## TASK
Across the data below, in how many lines does the word "Launch" appear? Give only the number.
#### DATA IN THIS EXERCISE
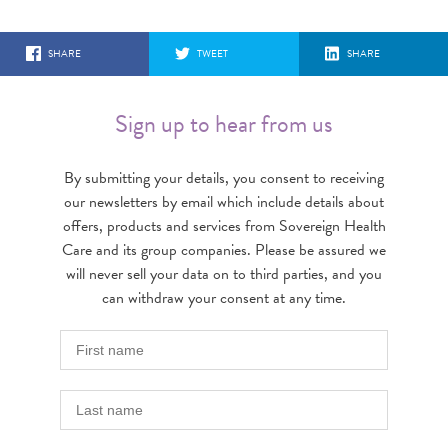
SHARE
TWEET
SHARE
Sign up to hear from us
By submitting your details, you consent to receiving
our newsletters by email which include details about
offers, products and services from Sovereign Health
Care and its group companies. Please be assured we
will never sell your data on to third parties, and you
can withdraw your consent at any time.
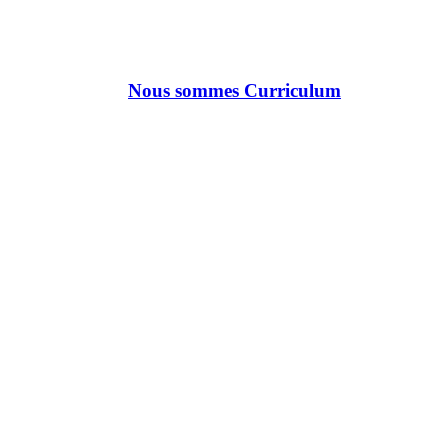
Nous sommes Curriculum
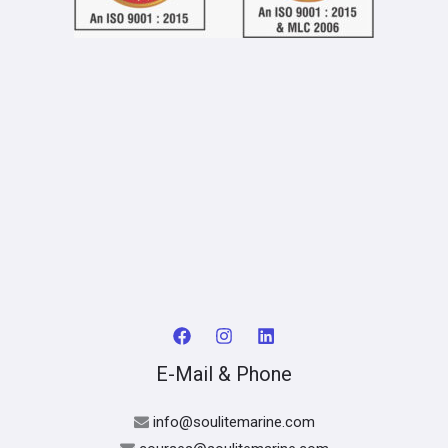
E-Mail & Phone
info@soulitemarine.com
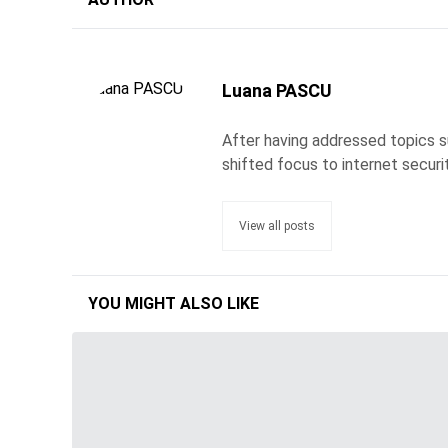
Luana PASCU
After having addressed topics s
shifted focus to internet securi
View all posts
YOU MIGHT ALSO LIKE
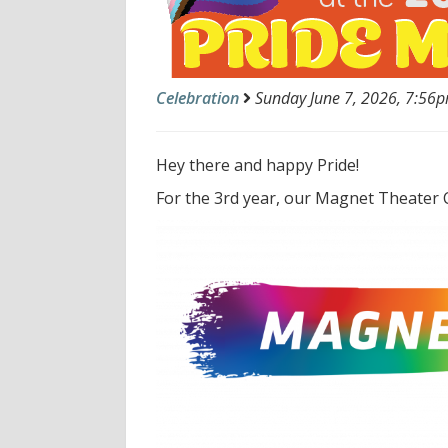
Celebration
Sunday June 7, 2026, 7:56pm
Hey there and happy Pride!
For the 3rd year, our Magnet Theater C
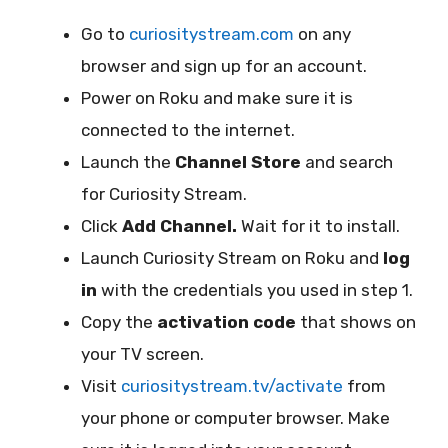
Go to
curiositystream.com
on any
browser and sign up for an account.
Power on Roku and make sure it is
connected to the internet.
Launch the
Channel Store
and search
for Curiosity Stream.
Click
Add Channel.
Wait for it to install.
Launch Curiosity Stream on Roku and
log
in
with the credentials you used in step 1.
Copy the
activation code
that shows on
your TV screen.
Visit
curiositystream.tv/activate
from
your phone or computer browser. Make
########
#### DATA IN THIS EXERCISE
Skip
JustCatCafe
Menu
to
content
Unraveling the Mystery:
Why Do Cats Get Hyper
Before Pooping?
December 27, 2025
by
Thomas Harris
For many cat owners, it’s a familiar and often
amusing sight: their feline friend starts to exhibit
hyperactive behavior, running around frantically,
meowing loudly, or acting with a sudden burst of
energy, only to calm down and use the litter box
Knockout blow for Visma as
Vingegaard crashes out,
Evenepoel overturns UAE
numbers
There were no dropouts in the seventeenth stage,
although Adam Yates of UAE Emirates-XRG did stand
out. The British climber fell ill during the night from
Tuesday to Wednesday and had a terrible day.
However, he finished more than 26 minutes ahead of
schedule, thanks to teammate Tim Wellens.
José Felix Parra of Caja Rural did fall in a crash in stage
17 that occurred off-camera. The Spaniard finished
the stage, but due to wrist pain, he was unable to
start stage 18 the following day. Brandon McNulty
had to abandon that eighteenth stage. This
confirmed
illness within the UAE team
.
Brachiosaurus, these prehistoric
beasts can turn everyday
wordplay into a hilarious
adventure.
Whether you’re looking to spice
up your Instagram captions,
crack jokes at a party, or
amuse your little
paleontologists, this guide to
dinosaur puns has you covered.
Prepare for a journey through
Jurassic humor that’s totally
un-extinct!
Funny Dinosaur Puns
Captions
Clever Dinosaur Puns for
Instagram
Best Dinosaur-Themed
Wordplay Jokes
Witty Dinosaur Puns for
########
## EXERCISE SOLUTION
2